━━ Dataset records ━━

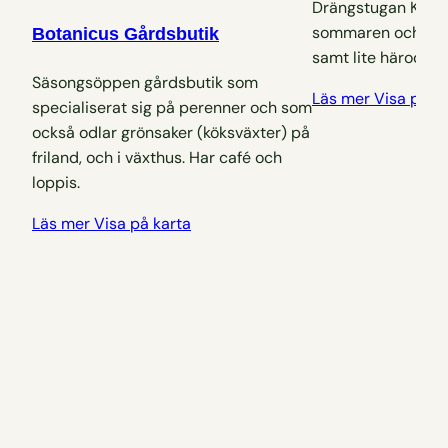
Drängstugan Kafé 
sommaren och sälje
Botanicus Gårdsbutik
samt lite härodlat
Säsongsöppen gårdsbutik som
Läs mer
Visa på k
specialiserat sig på perenner och som
också odlar grönsaker (köksväxter) på
friland, och i växthus. Har café och
loppis.
Läs mer
Visa på karta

━━━

Requirement =
Leave out every line ahead of the one containing "också odlar grönsaker (köksväxter) på" and print the rest of the listing exactly.

Task answer =
också odlar grönsaker (köksväxter) på
friland, och i växthus. Har café och
loppis.
Läs mer
Visa på karta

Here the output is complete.